The Palestinians' vanishing legacy
On a summerʹs day, when I started secondary school in Gaza, my father told me a story. The story goes, when Israel occupied Egyptian Sinai, they brought a huge drill with hundreds of stones that had ancient Hebrew calligraphy on them. They dag and buried them secretly in the desert. "They did that so the next generations will find them and say that this land belongs to Israel," he explained.
Being a teenager, I barely listened. Even though I could not verify my dad's story, I do have oral evidence from security officers in Gaza who worked in this field from 1994 until 2007. They claim that Israel, in collaboration with Palestinians, used to seize and steal Gaza's antiquities.
I have seen the Taliban destroying Bamiyan Buddhas, I have witnessed the time when IS destroyed Palmyra, I have seen the looting and destruction of Iraqi antiquities and cried in front of Ishtar's gate in Berlin, but never did I expect to witness the elimination of one of the most ancient Canaanite cities at the hands of Palestinians.
Layers of ancient civilisation
The first documented human settlements in the Gaza Strip date back to 6000 years ago. This part of the world has been part of the Iron, Bronze, Stone, Roman, Byzantine, Islamic, Ottoman and Modern ages, it has been under endless attacks that have targeted its antiquities and tangible heritage.
These attacks were not limited to the Israeli occupation, which established a systematic campaign to strip Gaza of its heritage.
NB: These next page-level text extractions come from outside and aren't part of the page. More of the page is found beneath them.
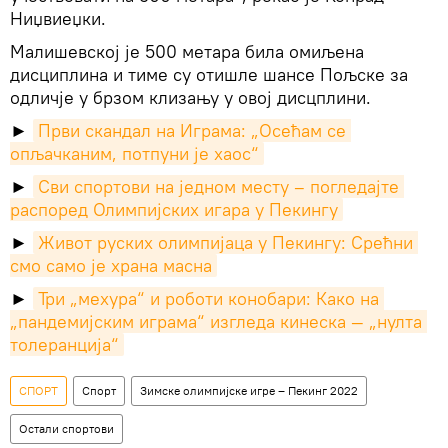
Ниџвиеџки.
Малишевској је 500 метара била омиљена
дисциплина и тиме су отишле шансе Пољске за
одличје у брзом клизању у овој дисцплини.
►
Први скандал на Играма: „Осећам се 
опљачканим, потпуни је хаос“
►
Сви спортови на једном месту – погледајте 
распоред Олимпијских игара у Пекингу
►
Живот руских олимпијаца у Пекингу: Срећни 
смо само је храна масна
►
Три „мехура“ и роботи конобари: Како на 
„пандемијским играма“ изгледа кинеска — „нулта 
толеранција“
СПОРТ
Спорт
Зимске олимпијске игре – Пекинг 2022
Остали спортови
For instance, as head of the Israeli army, Moshe Dayan stole hundreds of antiquities from the Gaza Strip and Sinai. Archaeologists denounced Dayan's unethical and criminal behaviour, which ultimately led to a diplomatic crisis between Egypt and Israel.
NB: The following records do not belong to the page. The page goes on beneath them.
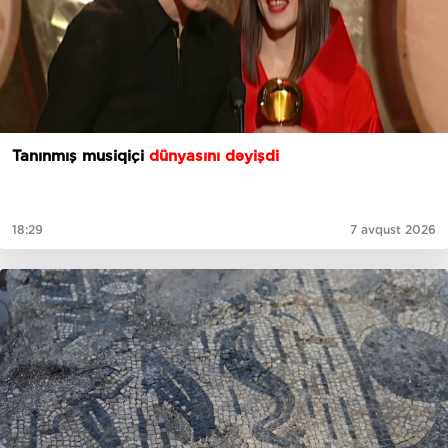
Tanınmış musiqiçi
dünyasını dəyişdi
18:29
7 avqust 2026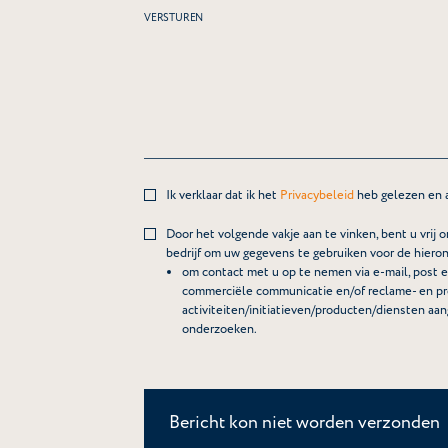
VERSTUREN
Ik verklaar dat ik het
Privacybeleid
heb gelezen en a
Door het volgende vakje aan te vinken, bent u vrij 
bedrijf om uw gegevens te gebruiken voor de hier
om contact met u op te nemen via e-mail, post e
commerciële communicatie en/of reclame- en pr
activiteiten/initiatieven/producten/diensten a
onderzoeken.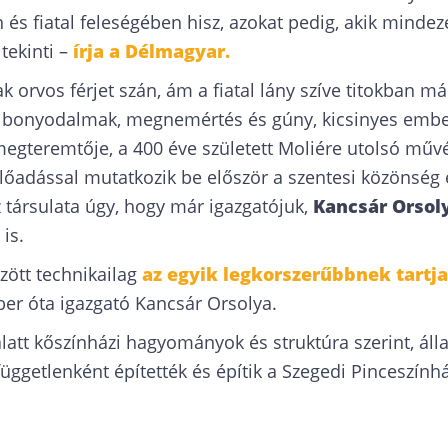
 és fiatal feleségében hisz, azokat pedig, akik minde
tekinti –
írja a Délmagyar.
 orvos férjet szán, ám a fiatal lány szíve titokban má
i bonyodalmak, megnemértés és gúny, kicsinyes embe
teremtője, a 400 éve született Moliére utolsó művéb
lőadással mutatkozik be először a szentesi közönség e
 társulata úgy, hogy már igazgatójuk,
Kancsár Orsol
is.
zött technikailag
az egyik legkorszerűbbnek tartja
r óta igazgató Kancsár Orsolya.
latt kőszínházi hagyományok és struktúra szerint, álla
üggetlenként építették és építik a Szegedi Pinceszínhá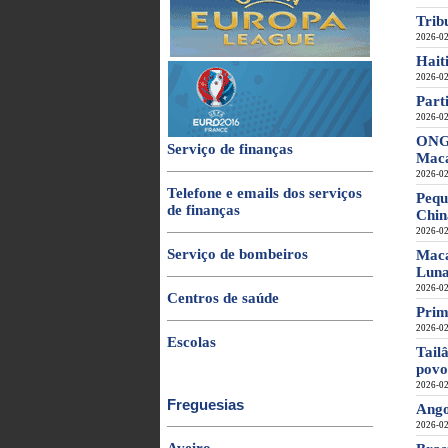
Trib
2026-02
Hait
2026-02
Part
2026-02
ONG 
Serviço de finanças
Mac
2026-02
Telefone e emails dos serviços
Pequ
de finanças
Chin
2026-02
Serviço de bombeiros
Maca
Lun
2026-02
Centros de saúde
Prim
2026-02
Escolas
Tail
povo
2026-02
Freguesias
Ango
2026-02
In 2015, after much work, the Saada foundation in Lebanon was able to buy (and restore to the Middle East) dozens of Palestinian antiquities that Moshe Dayan had sent as gifts to his friends in Europe and North America.
However, the Israeli authorities are not the only ones who have been involved in the destruction, smuggling and embezzlement of the Palestinian heritage.
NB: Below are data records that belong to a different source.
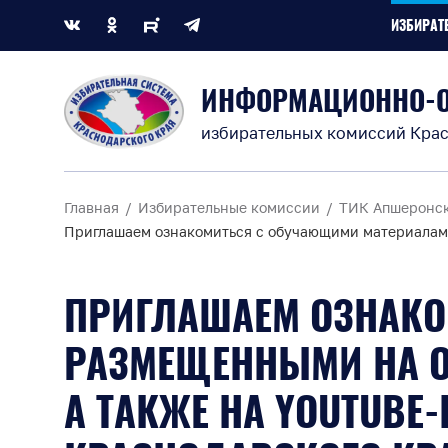
ИЗБИРАТ
ИНФОРМАЦИОННО-
избирательных комиссий Крас
Главная
Избирательные комиссии
ТИК Апшеронс
Приглашаем ознакомиться с обучающими материалами
ПРИГЛАШАЕМ ОЗНАКО
РАЗМЕЩЕННЫМИ НА О
А ТАКЖЕ НА YOUTUBE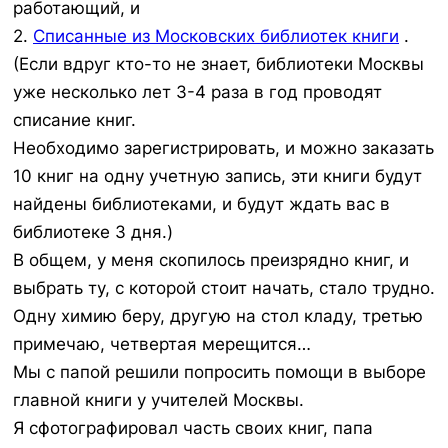
работающий, и
2.
Списанные из Московских библиотек книги
.
(Если вдруг кто-то не знает, библиотеки Москвы
уже несколько лет 3-4 раза в год проводят
списание книг.
Необходимо зарегистрировать, и можно заказать
10 книг на одну учетную запись, эти книги будут
найдены библиотеками, и будут ждать вас в
библиотеке 3 дня.)
В общем, у меня скопилось преизрядно книг, и
выбрать ту, с которой стоит начать, стало трудно.
Одну химию беру, другую на стол кладу, третью
примечаю, четвертая мерещится…
Мы с папой решили попросить помощи в выборе
главной книги у учителей Москвы.
Я сфотографировал часть своих книг, папа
Hamas continues where the Israelis left off
Most recently, the Hamas de-facto government and its members destroyed Tal al-Sakan, a 4,500 year-old site. Tal al-Sakan is just one of the many examples of endangered Palestinian archaeological sites.
In 2015 and as a result of Hamas' financial crisis, the de facto government decided to allocate land as a reward for its employees. The land in question was publicly owned. In other words, they provided loyal members with shares of land in a move that confirms malfeasance and nepotism on the part of the rulers of the Gaza Strip.
High-ranking employees preferred land located in a south Gazan suburb considered an extension of Gaza city, or in ʹnew Gazaʹ, where four main universities have built new campuses. In this area land prices are high.
The land granted was Tal Al Sakan, one of the most ancient sites in Gaza. Palestinian, French and Swedish archaeologists discovered the site in 1998 and believed it to be a rare 4,500 year-old Bronze Age settlement and later a Canaanite city that would explain the links between ancient Egypt and the Levantine region.